Comment by chrismorgan
2 days ago
surrogateescape is something else altogether. It’s a hack to allow non-Unicode file names/environment variables/command line arguments in an otherwise-Unicode environment, by smuggling them through a part of the surrogate range (0x80 to 0xFF → U+DC80 to U+DCFF) which otherwise can’t occur (since it’s invalid Unicode). It’s a cunning hack that makes a lot of sense: they used a design error in one place (Python string representation) to cancel out a design error in another place (POSIX being late to the game on Unicode)!
It's not taking advantage of the weird way python strings work. You can put that hack on top of any string format that converts back and forth with unicode.

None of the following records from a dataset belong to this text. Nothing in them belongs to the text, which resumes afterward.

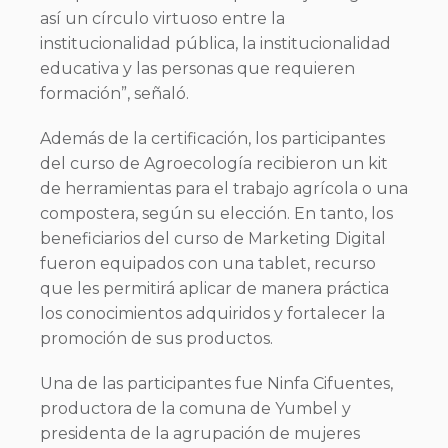
así un círculo virtuoso entre la
institucionalidad pública, la institucionalidad
educativa y las personas que requieren
formación”, señaló.
Además de la certificación, los participantes
del curso de Agroecología recibieron un kit
de herramientas para el trabajo agrícola o una
compostera, según su elección. En tanto, los
beneficiarios del curso de Marketing Digital
fueron equipados con una tablet, recurso
que les permitirá aplicar de manera práctica
los conocimientos adquiridos y fortalecer la
promoción de sus productos.
Una de las participantes fue Ninfa Cifuentes,
productora de la comuna de Yumbel y
presidenta de la agrupación de mujeres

No you can’t: it only works if your string type is something other than a sequence of Unicode scalar values. In Rust, for example, strings must be valid UTF-8, so this hack is not possible.
Python strings are normally Unicode, but they are augmented with this mechanism to to smuggle other data as invalid surrogates.
Rust strings are normally Unicode, but Windows OSStrings are augmented with a similar mechanism to smuggle other data as invalid surrogates. (Rust smuggles 16 bit values as WTF-8 but it could do 8 bit smuggling instead with barely any change.)
Rust chooses not to make that the main string type, but it could. Any system based on Unicode can implement a hack like this to become a superset of Unicode.
Why do you think it can't? Rust would have to admit that the type is no longer exactly Unicode, just like python did. That's the opposite of a disqualifier, it's a pattern to follow.
Maybe you're unaware that [generalized] UTF-8 has a way to encode lone surrogates? They encode into 3 bytes just fine, either ED A_ __ or ED B_ __